= Task objective =
Each line in the records that mentions the word "Deselect" needs to be listed.

= Extracted entries =
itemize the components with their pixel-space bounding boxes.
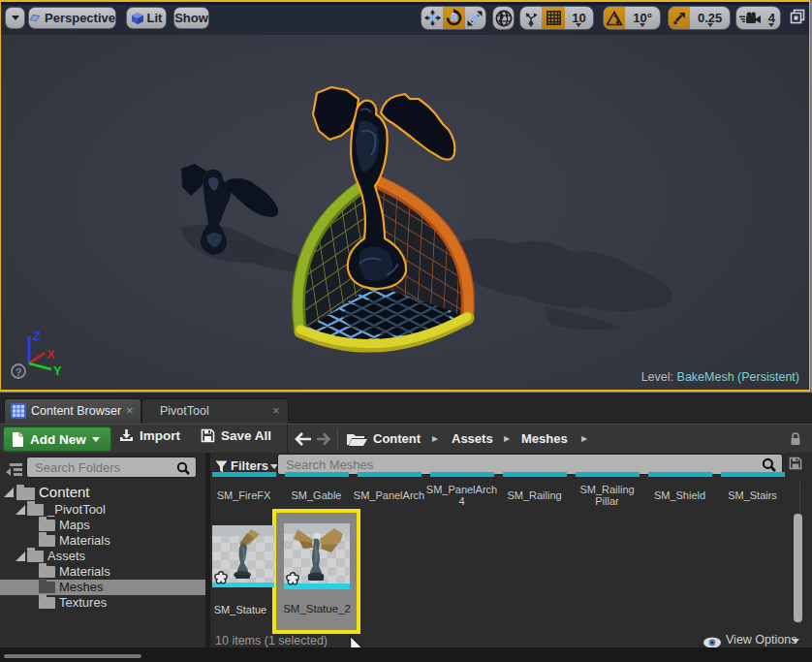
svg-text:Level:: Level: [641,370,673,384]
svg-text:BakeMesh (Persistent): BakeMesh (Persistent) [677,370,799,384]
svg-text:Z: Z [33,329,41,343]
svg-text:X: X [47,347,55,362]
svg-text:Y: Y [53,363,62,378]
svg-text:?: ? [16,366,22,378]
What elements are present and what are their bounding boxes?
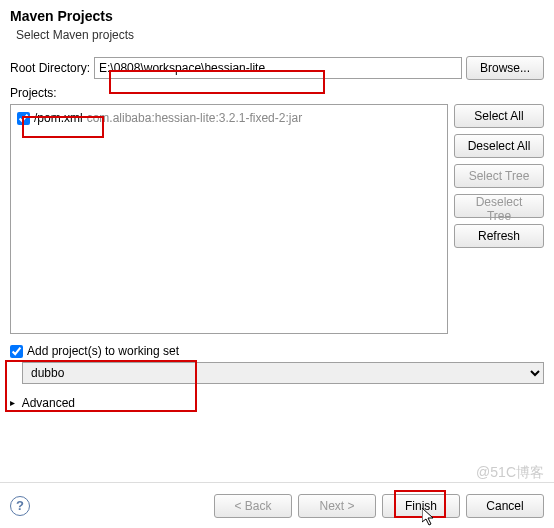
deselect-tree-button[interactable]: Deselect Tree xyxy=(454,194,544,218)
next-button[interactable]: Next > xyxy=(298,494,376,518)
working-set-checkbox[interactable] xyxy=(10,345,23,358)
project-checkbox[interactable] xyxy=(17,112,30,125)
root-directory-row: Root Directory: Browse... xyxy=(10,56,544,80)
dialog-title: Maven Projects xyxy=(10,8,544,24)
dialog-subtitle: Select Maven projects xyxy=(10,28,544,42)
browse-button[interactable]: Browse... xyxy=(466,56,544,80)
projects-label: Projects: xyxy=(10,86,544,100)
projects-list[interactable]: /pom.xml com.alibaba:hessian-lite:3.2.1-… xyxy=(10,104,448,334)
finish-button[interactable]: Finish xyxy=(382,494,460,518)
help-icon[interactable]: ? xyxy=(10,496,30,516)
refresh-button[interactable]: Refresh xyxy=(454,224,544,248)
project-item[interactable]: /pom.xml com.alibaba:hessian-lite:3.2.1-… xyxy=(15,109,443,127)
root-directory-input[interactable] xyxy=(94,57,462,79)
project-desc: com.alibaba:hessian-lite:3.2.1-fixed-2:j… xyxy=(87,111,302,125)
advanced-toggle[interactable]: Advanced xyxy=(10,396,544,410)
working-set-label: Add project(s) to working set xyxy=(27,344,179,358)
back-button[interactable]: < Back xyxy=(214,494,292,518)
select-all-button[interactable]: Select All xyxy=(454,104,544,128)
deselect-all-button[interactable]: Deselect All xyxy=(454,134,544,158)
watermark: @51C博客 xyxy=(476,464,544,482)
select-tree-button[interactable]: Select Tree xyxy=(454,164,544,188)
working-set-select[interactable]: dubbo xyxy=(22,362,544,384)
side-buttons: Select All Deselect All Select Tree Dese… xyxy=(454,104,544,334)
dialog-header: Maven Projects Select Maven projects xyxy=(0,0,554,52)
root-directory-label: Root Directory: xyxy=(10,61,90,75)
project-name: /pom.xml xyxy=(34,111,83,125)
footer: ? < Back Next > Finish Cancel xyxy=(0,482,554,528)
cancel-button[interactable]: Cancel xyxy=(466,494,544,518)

= Response to the task =
deselect-tree-button[interactable]: Deselect Tree xyxy=(454,194,544,218)
deselect-all-button[interactable]: Deselect All xyxy=(454,134,544,158)
side-buttons: Select All Deselect All Select Tree Dese… xyxy=(454,104,544,334)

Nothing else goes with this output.